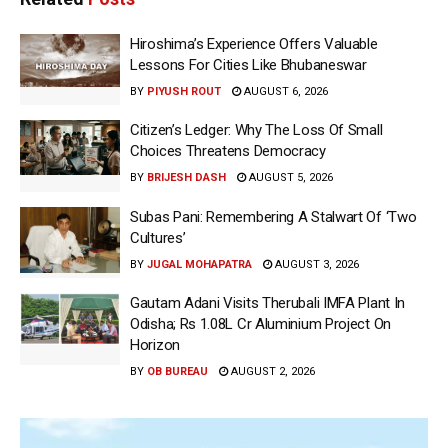
Hiroshima’s Experience Offers Valuable
Lessons For Cities Like Bhubaneswar
BY
PIYUSH ROUT
AUGUST 6, 2026
Citizen’s Ledger: Why The Loss Of Small
Choices Threatens Democracy
BY
BRIJESH DASH
AUGUST 5, 2026
Subas Pani: Remembering A Stalwart Of ‘Two
Cultures’
BY
JUGAL MOHAPATRA
AUGUST 3, 2026
Gautam Adani Visits Therubali IMFA Plant In
Odisha; Rs 1.08L Cr Aluminium Project On
Horizon
BY
OB BUREAU
AUGUST 2, 2026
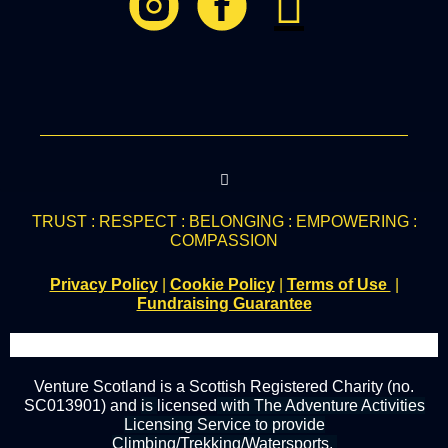
TRUST : RESPECT : BELONGING : EMPOWERING :
COMPASSION
Privacy Policy
|
Cookie Policy
|
Terms of Use
|
Fundraising Guarantee
Venture Scotland is a Scottish Registered Charity (no.
SC013901) and
is
licensed
with The Adventure Activities
Licensing Service to provide
Climbing/Trekking/Watersports.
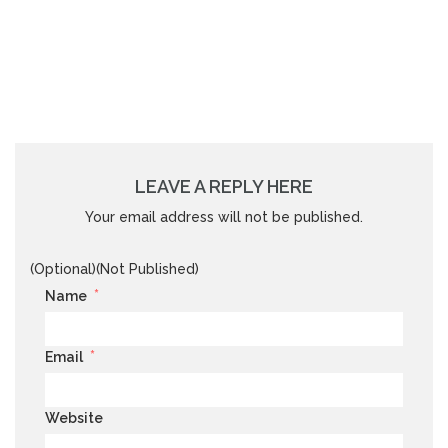
LEAVE A REPLY HERE
Your email address will not be published.
(Optional)(Not Published)
*
Name
*
Email
Website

• **EXERCISE GOAL**
All that is wanted is the lines from the one holding "Citizen’s Ledger: Why The Loss Of Small" through the end of the material, duplicated exactly, with no pictures.

• **REPLY**
Citizen’s Ledger: Why The Loss Of Small
Choices Threatens Democracy
BY
BRIJESH DASH
AUGUST 5, 2026
Subas Pani: Remembering A Stalwart Of ‘Two
Cultures’
BY
JUGAL MOHAPATRA
AUGUST 3, 2026
Gautam Adani Visits Therubali IMFA Plant In
Odisha; Rs 1.08L Cr Aluminium Project On
Horizon
BY
OB BUREAU
AUGUST 2, 2026
TRUST : RESPECT : BELONGING : EMPOWERING :
COMPASSION
Privacy Policy
|
Cookie Policy
|
Terms of Use
|
Fundraising Guarantee
Venture Scotland is a Scottish Registered Charity (no.
SC013901) and
is
licensed
with The Adventure Activities
Licensing Service to provide
Climbing/Trekking/Watersports.
LEAVE A REPLY HERE
Your email address will not be published.
(Optional)(Not Published)
*
Name
*
Email
Website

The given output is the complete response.